Di Indonesia misalnya, berbagai praktik pembajakan yang sangat marak terjadi telah membawa kerugian yang sangat besar. Berdasarkan studi yang dilakukan oleh lembaga Masyarakat Indonesia Anti Pemalsuan (MIAP), yang bekerja sama dengan Institute for Economic Analysis of Law & Policy Universitas Pelita Harapan (IEALP UPH), kerugian ekonomi yang disebabkan banyaknya peredaran produk palsu di Indonesia mencapai hingga 967 miliar, dan juga mengurangi lebih dari 2 juta lapangan pekerjaan (krjogja.com, 13/9/2023).
Berdasarkan hasil studi yang dilakukan oleh MIAP, perangkat lunak atau software menduduki peringkat pertama produk yang paling rentan untuk dipalsukan, sebesar 84,25%. Hal ini diikuti dengan produk-produk kosmetik sebesar 50%, farmasi 40%, pakaian dan barang kulit sebesar 38%, makanan dan minuman sebesar 20%, dan juga suku cadang otomotif beserta pelumas sebesar 15% (krjogja.com, 13/9/2023).
Angka di atas 900 miliar tersebut tentu bukan angka yang sedikit. Terlebih lagi, angka 2 juta lapangan pekerjaan yang hilang karena pembajakan tentu merupakan jumlah yang sangat besar. Maka dari itu, pemerintah dan juga lembaga regulasi terkait harus didorong untuk menyelesaikan permasalahan tersebut.
Pemerintah sendiri, melalui Direktorat Jenderal Kekayaan Intelektual (DJKI) Kementerian Hukum dan HAM (Kemenkumham) telah melakukan berbagai upaya untuk meningkatkan pengawasan terhadap beredarnya banyak barang-barang palsu di pasar Indonesia. Hal ini berlaku tidak hanya yang dijual di pusat perbelanjaan tetapi juga toko daring.
DJKI Kemenkumham sendiri telah melakukan sertifikasi di 87 pusat perbelanjaan di seluruh Indonesia sejak tahun 2021 lalu. Sertifikasi tersebut dilakukan agar berbagai mall dan pusat perbelanjaan tidak lagi menggunakan berbagai merek palsu dalam berbagai aktivitas perdagangan yang mereka lakukan, dan saat ini DJKI akan semakin meningkatkan program sertifikasi tersebut.
Sejak tahun 2021 lalu misalnya, pemerintah sudah membentuk satuan tugas operasi (Satgas Ops) anti pembajakan untuk mengatasi permasalahan pembajakan di Indonesia.
Satgas ini terdiri dari berbagai lembaga pemerintah, di antaranya Direktorat Jenderal Kekayaan Intelektual (DJKI), Bareskrim Polri, Ditjen Bea dan Cukai, Kementerian Komunikasi dan Informatika (Kominfo) serta Badan Pengawas Obat dan Makanan (BPOM) (cnnindonesia.com, 10/10/2021).
Adanya satgas ini tentu merupakan hal yang patut diapresiasi, mengingat pembajakan di Indonesia merupakan praktik yang sangat masif.

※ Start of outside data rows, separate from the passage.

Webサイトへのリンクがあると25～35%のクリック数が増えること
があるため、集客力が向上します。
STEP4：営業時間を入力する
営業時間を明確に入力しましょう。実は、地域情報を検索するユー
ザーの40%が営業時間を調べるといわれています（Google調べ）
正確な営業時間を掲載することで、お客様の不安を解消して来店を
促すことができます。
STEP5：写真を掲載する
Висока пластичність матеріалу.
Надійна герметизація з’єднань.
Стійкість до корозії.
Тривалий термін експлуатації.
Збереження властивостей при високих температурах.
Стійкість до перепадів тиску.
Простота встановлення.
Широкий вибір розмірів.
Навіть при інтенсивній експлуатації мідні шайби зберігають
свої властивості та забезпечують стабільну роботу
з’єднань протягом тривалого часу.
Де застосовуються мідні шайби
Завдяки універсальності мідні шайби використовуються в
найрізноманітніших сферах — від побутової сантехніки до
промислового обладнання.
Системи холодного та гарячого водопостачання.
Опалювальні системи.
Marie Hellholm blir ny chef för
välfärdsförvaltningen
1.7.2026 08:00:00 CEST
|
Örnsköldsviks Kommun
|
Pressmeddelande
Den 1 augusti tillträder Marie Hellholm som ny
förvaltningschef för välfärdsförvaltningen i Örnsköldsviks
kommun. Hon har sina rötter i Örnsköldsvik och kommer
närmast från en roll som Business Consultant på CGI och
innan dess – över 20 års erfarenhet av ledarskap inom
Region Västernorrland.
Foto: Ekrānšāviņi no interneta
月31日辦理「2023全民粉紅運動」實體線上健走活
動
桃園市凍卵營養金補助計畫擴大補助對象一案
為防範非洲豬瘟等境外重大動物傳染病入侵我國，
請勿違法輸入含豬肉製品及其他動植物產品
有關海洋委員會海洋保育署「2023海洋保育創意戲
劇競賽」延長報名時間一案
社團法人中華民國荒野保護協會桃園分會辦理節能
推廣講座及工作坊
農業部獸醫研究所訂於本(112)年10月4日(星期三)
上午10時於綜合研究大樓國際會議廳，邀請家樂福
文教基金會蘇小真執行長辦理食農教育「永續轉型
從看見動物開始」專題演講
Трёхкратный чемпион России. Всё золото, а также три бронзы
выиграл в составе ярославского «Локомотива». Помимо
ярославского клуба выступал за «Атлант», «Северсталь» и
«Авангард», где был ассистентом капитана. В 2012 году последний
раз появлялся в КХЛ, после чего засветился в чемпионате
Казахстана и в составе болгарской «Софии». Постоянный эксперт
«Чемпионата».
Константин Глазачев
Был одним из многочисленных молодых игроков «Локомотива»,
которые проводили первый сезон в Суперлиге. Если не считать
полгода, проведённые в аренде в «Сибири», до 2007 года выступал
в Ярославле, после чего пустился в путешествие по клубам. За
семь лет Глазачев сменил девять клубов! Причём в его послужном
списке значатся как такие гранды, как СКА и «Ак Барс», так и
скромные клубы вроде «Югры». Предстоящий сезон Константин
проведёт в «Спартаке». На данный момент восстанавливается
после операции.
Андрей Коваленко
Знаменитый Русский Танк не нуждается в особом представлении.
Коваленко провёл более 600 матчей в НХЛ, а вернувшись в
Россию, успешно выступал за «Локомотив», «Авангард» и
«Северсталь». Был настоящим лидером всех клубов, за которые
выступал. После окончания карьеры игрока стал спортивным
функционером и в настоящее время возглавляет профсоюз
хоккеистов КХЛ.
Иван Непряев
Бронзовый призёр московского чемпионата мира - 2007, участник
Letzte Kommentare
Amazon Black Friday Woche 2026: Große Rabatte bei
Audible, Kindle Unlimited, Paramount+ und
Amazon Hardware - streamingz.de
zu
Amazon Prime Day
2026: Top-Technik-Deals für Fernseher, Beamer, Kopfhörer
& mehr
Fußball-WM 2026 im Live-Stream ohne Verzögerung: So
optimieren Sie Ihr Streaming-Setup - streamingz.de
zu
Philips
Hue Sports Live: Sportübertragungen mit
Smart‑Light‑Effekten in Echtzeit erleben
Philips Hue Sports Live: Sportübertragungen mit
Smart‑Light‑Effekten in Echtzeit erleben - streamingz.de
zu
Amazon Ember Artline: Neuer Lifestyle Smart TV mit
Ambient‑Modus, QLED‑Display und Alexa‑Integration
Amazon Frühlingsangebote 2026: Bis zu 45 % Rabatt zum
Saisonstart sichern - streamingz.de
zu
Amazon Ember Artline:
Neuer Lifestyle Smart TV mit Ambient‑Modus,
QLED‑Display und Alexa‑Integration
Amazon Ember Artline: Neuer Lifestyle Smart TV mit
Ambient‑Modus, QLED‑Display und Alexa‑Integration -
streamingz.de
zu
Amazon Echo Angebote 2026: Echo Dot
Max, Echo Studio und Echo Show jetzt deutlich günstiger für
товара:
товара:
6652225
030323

Karena buruknya penegakan perlindungan hak kekayaan intelektual di negara kita misalnya, Indonesia dimasukkan oleh badan Amerika Serikat, United States Trade Representative (USTR) sebagai salah satu negara dalam priority watch list, bersama dengan 6 negara lainnya, diantaranya Argentina, Chile, China, India, Rusia, dan Venezuela (ustr.gov, 26/4/2023).

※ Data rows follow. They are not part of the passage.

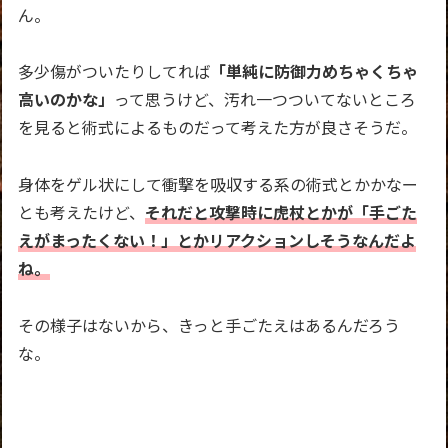
ん。
多少傷がついたりしてれば
「単純に防御力めちゃくちゃ
高いのかな」
って思うけど、汚れ一つついてないところ
を見ると術式によるものだって考えた方が良さそうだ。
身体をゲル状にして衝撃を吸収する系の術式とかかなー
とも考えたけど、
それだと攻撃時に虎杖とかが「手ごた
えがまったくない！」とかリアクションしそうなんだよ
ね。
その様子はないから、きっと手ごたえはあるんだろう
な。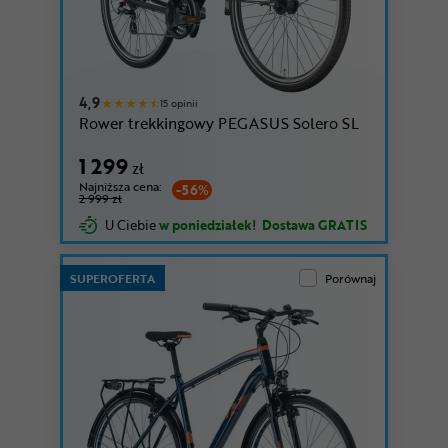
czerwony | Mid
niebieski | Mid
4,9
15 opinii
Rower trekkingowy PEGASUS Solero SL
1 299
zł
Najniższa cena:
-56%
2 999 zł
U Ciebie
w poniedziałek!
Dostawa GRATIS
SUPEROFERTA
Porównaj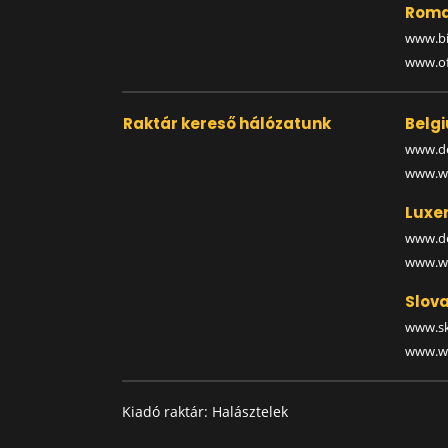
Roma
www.bi
www.off
Raktár kereső hálózatunk
Belg
www.de
www.wa
Luxe
www.de
www.wa
Slova
www.sk
www.wa
Kiadó raktár: Halásztelek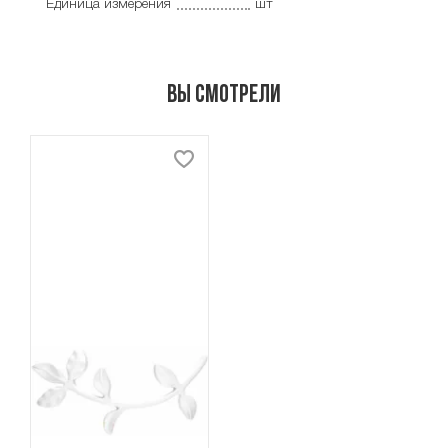
Единица измерения
шт
Вы смотрели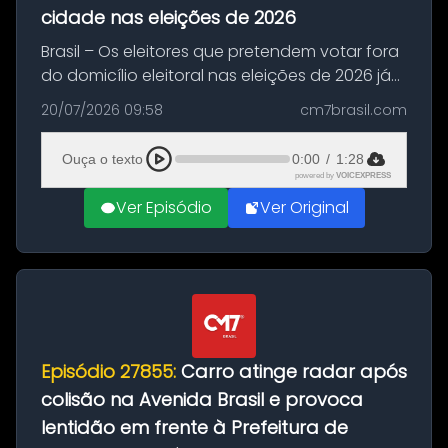
cidade nas eleições de 2026
Brasil – Os eleitores que pretendem votar fora
do domicílio eleitoral nas eleições de 2026 já
podem solicitar o voto em trânsito a partir
20/07/2026 09:58
cm7brasil.com
desta segunda-feira (20). O pedido pode ser
feito até 20 de ag...
Ouça o texto
0:00
/
1:28
powered by
VOICEXPRESS
Ver Episódio
Ver Original
Episódio 27855:
Carro atinge radar após
colisão na Avenida Brasil e provoca
lentidão em frente à Prefeitura de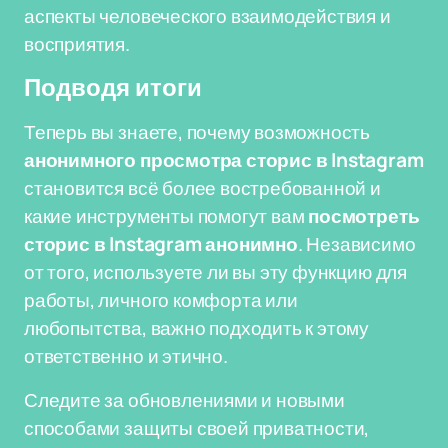
аспекты человеческого взаимодействия и
восприятия.
Подводя итоги
Теперь вы знаете, почему возможность
анонимного просмотра сторис в Instagram
становится всё более востребованной и
какие инструменты помогут вам
посмотреть
сторис в Instagram анонимно
. Независимо
от того, используете ли вы эту функцию для
работы, личного комфорта или
любопытства, важно подходить к этому
ответственно и этично.
Следите за обновлениями и новыми
способами защиты своей приватности,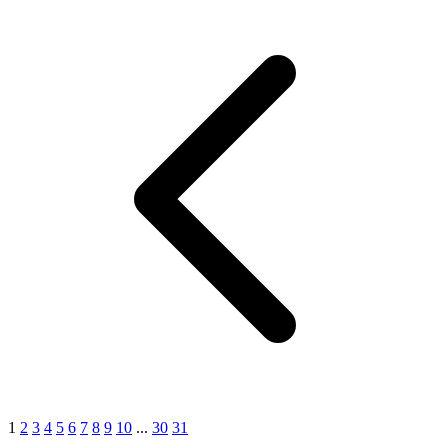
1
2
3
4
5
6
7
8
9
10
...
30
31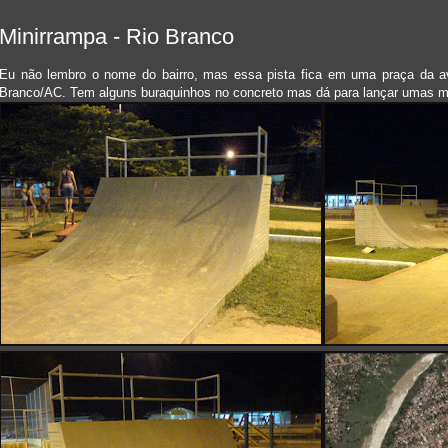
Minirrampa - Rio Branco
Eu não lembro o nome do bairro, mas essa pista fica em uma praça da av
Branco/AC. Tem alguns buraquinhos no concreto mas dá para lançar umas m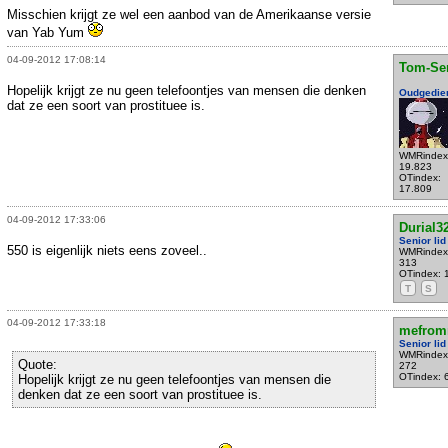
Misschien krijgt ze wel een aanbod van de Amerikaanse versie
van Yab Yum
04-09-2012 17:08:14
Tom-Se
Hopelijk krijgt ze nu geen telefoontjes van mensen die denken
Oudgedie
dat ze een soort van prostituee is.
WMRindex
19.823
OTindex:
17.809
04-09-2012 17:33:06
Durial3
Senior lid
550 is eigenlijk niets eens zoveel..
WMRindex
313
OTindex: 
T
S
04-09-2012 17:33:18
mefrom
Senior lid
WMRindex
Quote:
272
OTindex: 
Hopelijk krijgt ze nu geen telefoontjes van mensen die
denken dat ze een soort van prostituee is.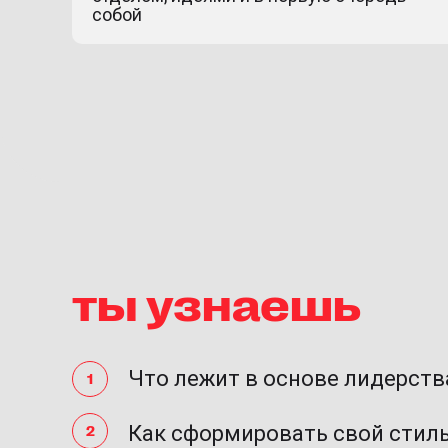
собой
ты узнаешь
Что лежит в основе лидерств
Как сформировать свой стил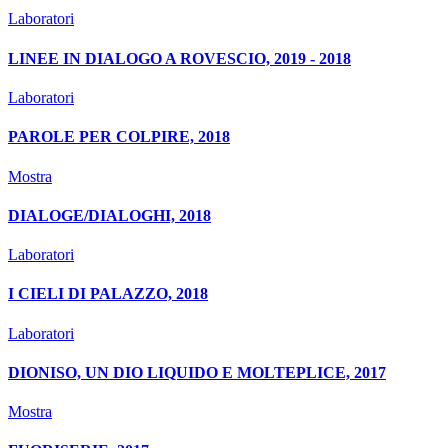
Laboratori
LINEE IN DIALOGO A ROVESCIO, 2019 - 2018
Laboratori
PAROLE PER COLPIRE, 2018
Mostra
DIALOGE/DIALOGHI, 2018
Laboratori
I CIELI DI PALAZZO, 2018
Laboratori
DIONISO, UN DIO LIQUIDO E MOLTEPLICE, 2017
Mostra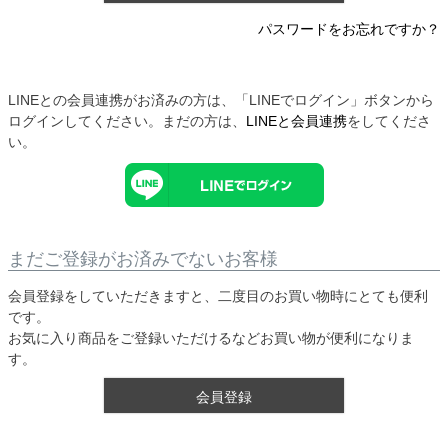
パスワードをお忘れですか？
LINEとの会員連携がお済みの方は、「LINEでログイン」ボタンから
ログインしてください。まだの方は、
LINEと会員連携
をしてくださ
い。
まだご登録がお済みでないお客様
会員登録をしていただきますと、二度目のお買い物時にとても便利
です。
お気に入り商品をご登録いただけるなどお買い物が便利になりま
す。
会員登録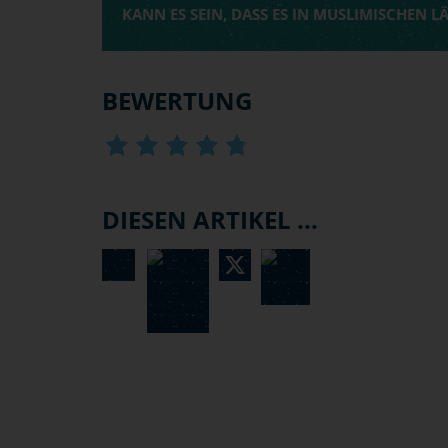
KANN ES SEIN, DASS ES IN MUSLIMISCHEN 
BEWERTUNG
DIESEN ARTIKEL ...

Hal ini tentu merupakan sesuatu yang patut kita perhatikan dan kita atasi. Bukan tidak mungkin, peringatan dari USTR tersebut juga kana membawa dampak bagi iklim investasi di Indonesia, khususnya yang terkait dengan industri kreati. Bila demikian, tentu masyarakat Indonesia yang akan mengalami kerugian, karena lapangan kerja menjadi semakin sedikit.

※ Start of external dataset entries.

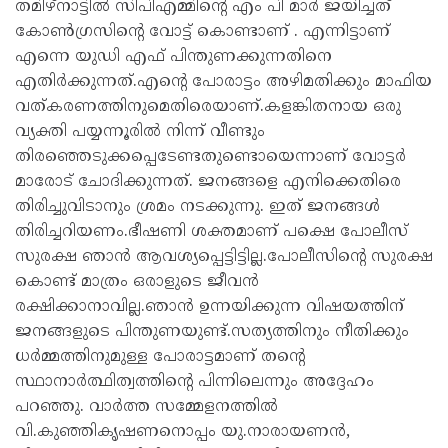
തമിഴ്നാട്ടിൽ സിപിഎമ്മിൻ്റെ എം പി മാർ ജയിച്ചത്
കോൺഗ്രസിൻ്റെ വോട്ട് കൊണ്ടാണ് . എന്നിട്ടാണ്
എന്നെ യുഡി എഫ് പിന്തുണക്കുന്നതിനെ
എതിർക്കുന്നത്.എൻ്റെ പോരാട്ടം അഴിമതിക്കും മാഫിയ
വത്കരണത്തിനുമെതിരെയാണ്.കളങ്കിതനായ ഒരു
വ്യക്തി പയ്യന്നൂരിൽ നിന്ന് വീണ്ടും
തിരഞ്ഞെടുക്കപ്പെടേണ്ടതുണ്ടൊയെന്നാണ് വോട്ടർ
മാരോട് ചോദിക്കുന്നത്. ജനങ്ങളെ എനിക്കെതിരെ
തിരിച്ചുവിടാനും ശ്രമം നടക്കുന്നു. ഇത് ജനങ്ങൾ
തിരിച്ചറിയണം.ഭീഷണി ശക്തമാണ് പക്ഷെ പോലീസ്
സുരക്ഷ ഞാൻ ആവശ്യപ്പെട്ടിട്ടില്ല.പോലീസിൻ്റെ സുരക്ഷ
കൊണ്ട് മാത്രം ഒരാളുടെ ജീവൻ
രക്ഷിക്കാനാവില്ല.ഞാൻ ഉന്നയിക്കുന്ന വിഷയത്തിന്
ജനങ്ങളുടെ പിന്തുണയുണ്ട്.സത്യത്തിനും നീതിക്കും
ധർമ്മത്തിനുമുള്ള പോരാട്ടമാണ് തൻ്റെ
സ്ഥാനാർത്ഥിത്വത്തിൻ്റെ പിന്നിലെന്നും അദ്ദേഹം
പറഞ്ഞു. വാർത്ത സമ്മേളനത്തിൽ
വി.കുഞ്ഞികൃഷണനൊപ്പം യു.നാരായണൻ,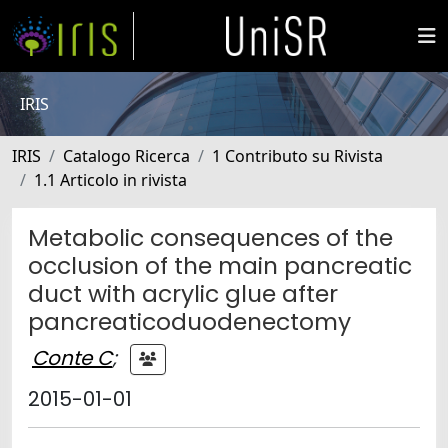
IRIS
IRIS
Catalogo Ricerca
1 Contributo su Rivista
1.1 Articolo in rivista
Metabolic consequences of the
occlusion of the main pancreatic
duct with acrylic glue after
pancreaticoduodenectomy
Conte C
;
2015-01-01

Sebagai penutup, pembajakan merupakan salah satu masalah besar di Indonesia yang harus segera kita atasi bersama, dan telah menimbulkan kerugian yang sangat besar. Diharapkan, melalui berbagai reformasi kebijakan dan juga pembentukan satgas tersebut, perlindungan hak kekayaan intelektual di Indonesia bisa semakin baik.